On Thursday 21 December 2006 20:36, James Wilkinson wrote:
Anne Wilson wrote:
You miss the point, Kevin. Of course you can upgrade on older systems
- if you want to. I've done it myself. I have two boxes, though, that
run FC4 and for several reasons I do not want to upgrade them. It's just 10 months since FC4 was installed on both of them. I don't need the latest and greatest on either of them, but I do want security updates, and I'm not going to get them. Frankly, Legacy was the biggest reason I had for coming to Fedora. I understand about the lack of manpower in volunteer situations, but I'm less than happy. If I have to install afresh to get a secure system I'll probably change to CentOS rather than install FC6 on those boxes.
For what it's worth, there is a current official proposal that security support should be extended to about thirteen months -- support for installing one release, missing the next completely, and then when the release *two* after you'd originally installed came out, you'd have a month to upgrade.
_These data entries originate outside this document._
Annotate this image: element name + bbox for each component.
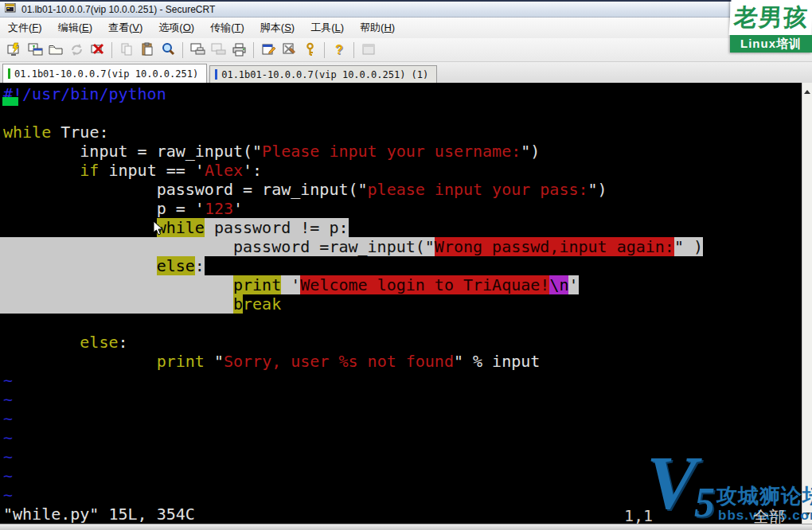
terminal-row: ~ (3, 371, 802, 390)
reconnect-icon[interactable] (67, 41, 86, 60)
terminal-row: #!/usr/bin/python (3, 84, 802, 103)
menu-item-o[interactable]: 选项(O) (150, 18, 202, 37)
brand-tagline: Linux培训 (730, 35, 812, 53)
key-icon[interactable] (300, 41, 319, 60)
brand-logo: 老男孩 Linux培训 (730, 0, 812, 53)
menu-item-s[interactable]: 脚本(S) (252, 18, 303, 37)
terminal-row: if input == 'Alex': (3, 161, 802, 180)
menu-item-h[interactable]: 帮助(H) (352, 18, 403, 37)
print-eject-icon[interactable] (209, 41, 228, 60)
terminal-row: ~ (3, 485, 802, 505)
terminal-row: print "Sorry, user %s not found" % input (3, 352, 802, 371)
terminal-row: password = raw_input("please input your … (3, 180, 802, 199)
terminal-row: print 'Welcome login to TriAquae!\n' (3, 275, 802, 294)
tab-bar: 01.1b01-10.0.0.7(vip 10.0.0.251)01.1b01-… (0, 62, 812, 83)
terminal-row: ~ (3, 466, 802, 485)
title-bar[interactable]: 01.lb01-10.0.0.7(vip 10.0.0.251) - Secur… (0, 0, 812, 18)
toolbar-separator (253, 42, 254, 58)
print-icon[interactable] (229, 41, 248, 60)
scroll-down-icon[interactable] (804, 512, 810, 516)
terminal-row: ~ (3, 428, 802, 447)
menu-item-v[interactable]: 查看(V) (100, 18, 150, 37)
window-title: 01.lb01-10.0.0.7(vip 10.0.0.251) - Secur… (21, 4, 215, 15)
help-icon[interactable]: ? (330, 41, 349, 60)
terminal-row (3, 314, 802, 333)
terminal-row: ~ (3, 409, 802, 428)
toolbar-separator (111, 42, 112, 58)
find-icon[interactable] (158, 41, 178, 60)
quick-connect-icon[interactable] (5, 41, 24, 60)
session-options-icon[interactable] (279, 41, 299, 60)
securecrt-window: 01.lb01-10.0.0.7(vip 10.0.0.251) - Secur… (0, 0, 812, 530)
terminal-row: break (3, 294, 802, 314)
copy-icon[interactable] (117, 41, 136, 60)
terminal-row: p = '123' (3, 199, 802, 218)
terminal-row: while password != p: (3, 218, 802, 237)
terminal-row: "while.py" 15L, 354C (3, 505, 802, 524)
terminal-row: input = raw_input("Please input your use… (3, 142, 802, 161)
app-icon (5, 3, 17, 16)
terminal-cursor (2, 97, 18, 106)
terminal-screen[interactable]: 1,1 全部 #!/usr/bin/pythonwhile True: inpu… (0, 83, 802, 524)
terminal-row: password =raw_input("Wrong passwd,input … (3, 237, 802, 256)
menu-item-f[interactable]: 文件(F) (0, 18, 50, 37)
vertical-scrollbar[interactable] (802, 83, 812, 524)
window-bottom-edge (0, 524, 812, 530)
terminal-row: ~ (3, 390, 802, 409)
toolbar-separator (324, 42, 325, 58)
terminal-row (3, 103, 802, 123)
print-screen-icon[interactable] (188, 41, 207, 60)
connect-folder-icon[interactable] (46, 41, 65, 60)
session-tab-2[interactable]: 01.1b01-10.0.0.7(vip 10.0.0.251) (1) (209, 65, 437, 83)
terminal-row: else: (3, 333, 802, 352)
terminal-row: else: (3, 256, 802, 275)
brand-name: 老男孩 (728, 0, 812, 35)
toolbar-separator (182, 42, 183, 58)
properties-icon[interactable] (259, 41, 278, 60)
tab-status-flag (8, 68, 10, 79)
disconnect-icon[interactable] (88, 41, 107, 60)
vim-scroll-position: 全部 (753, 506, 785, 524)
connect-dialog-icon[interactable] (25, 41, 45, 60)
window-icon[interactable] (359, 41, 378, 60)
paste-icon[interactable] (138, 41, 157, 60)
terminal-row: ~ (3, 447, 802, 466)
menu-item-t[interactable]: 传输(T) (202, 18, 252, 37)
mouse-pointer-icon (153, 220, 164, 240)
vim-ruler: 1,1 (624, 506, 653, 524)
terminal-row: while True: (3, 123, 802, 142)
tab-label: 01.1b01-10.0.0.7(vip 10.0.0.251) (14, 68, 198, 80)
tab-status-flag (215, 69, 217, 80)
session-tab-1[interactable]: 01.1b01-10.0.0.7(vip 10.0.0.251) (2, 64, 207, 83)
toolbar: ? (0, 38, 812, 62)
toolbar-separator (353, 42, 354, 58)
scroll-up-icon[interactable] (804, 90, 810, 94)
tab-label: 01.1b01-10.0.0.7(vip 10.0.0.251) (1) (221, 69, 428, 80)
menu-bar: 文件(F)编辑(E)查看(V)选项(O)传输(T)脚本(S)工具(L)帮助(H) (0, 18, 812, 39)
menu-item-l[interactable]: 工具(L) (303, 18, 352, 37)
menu-item-e[interactable]: 编辑(E) (50, 18, 100, 37)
See http://fedoraproject.org/wiki/FedoraSummit/ReleaseProcess (at the bottom in bold) and https://www.redhat.com/archives/fedora-advisory-board/2006-December/msg0009 9.html and the following thread.
I like Rahul's proposal. 13 months is just not quite good enough, because it takes a few weeks after release to get everything settled down. That could leave a server in a less than satisfactory situation for, say, a month. Doing it Rahul's way, servers could be updated annually, a few weeks after release time.